Since the algorithm works with floats, we cannot get the exact values but after applying a round operation, everything will look fine:

*[2, -4, -4]*

In addition to this, you can use the `svd_solve`

function. In that case, you will need to define an *X* matrix as well:

jsfeat.linalg.svd_solve(A, X, B);

Let us show you a more catchy illustration. Suppose you have an image that is distorted by perspective or you want to rectify an object plane, for example, a building wall. Here's an example:

Looks good, doesn't it? How do we do that? Let's look at the code:

var imgRectified = new jsfeat.matrix_t(mat.cols, mat.rows, jsfeat.U8_t | jsfeat.C1_t); var transform = new jsfeat.matrix_t(3, 3, jsfeat.F32_t | jsfeat.C1_t); jsfeat.math.perspective_4point_transform(transform, 0, 0, 0, 0, // first pair x1_src, y1_src, x1_dst, y1_dst 640, 0, 640, 0, // x2_src, y2_src, x2_dst, y2_dst and so on. 640, 480, 640, 480, 0, 480, 180, 480); jsfeat.matmath.invert_3x3(transform, transform); jsfeat.imgproc.warp_perspective(mat, imgRectified, transform, 255);

Primarily, as we did earlier, we define a result matrix object. Next, we assign a matrix for image perspective transformation. We calculate it based on four pairs of corresponding points. For example, the last, that is the fourth point of the original image, which is `[0, 480]`

, should be projected to the point of `[180, 480]`

on the rectified image. Here, the first coordinate refers to *X* and the second to *Y*. Then, we invert the transform matrix to be able to apply it to the original image—`mat`

variable. We pick the background color as white (255 for an unsigned byte). As a result, we get a nice image without any perspective distortion.
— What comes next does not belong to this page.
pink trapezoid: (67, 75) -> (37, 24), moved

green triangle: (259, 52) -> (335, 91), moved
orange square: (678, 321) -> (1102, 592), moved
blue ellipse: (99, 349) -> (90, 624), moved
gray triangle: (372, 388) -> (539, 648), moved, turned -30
In this chapter, we saw many useful Computer Vision applications. Every time you want to implement something new, you need to start from the beginning. Fortunately, there are many libraries that can help you with your investigation. Here, we mainly covered the JSFeat library, since it provides basic methods for Computer Vision applications. We discussed how and when to apply the core of this library. Nevertheless, this is just a starting point, and if you want to see more exciting math topics and dig into the Computer Vision logic, we strongly encourage you to go through the next chapters of this book. See you there!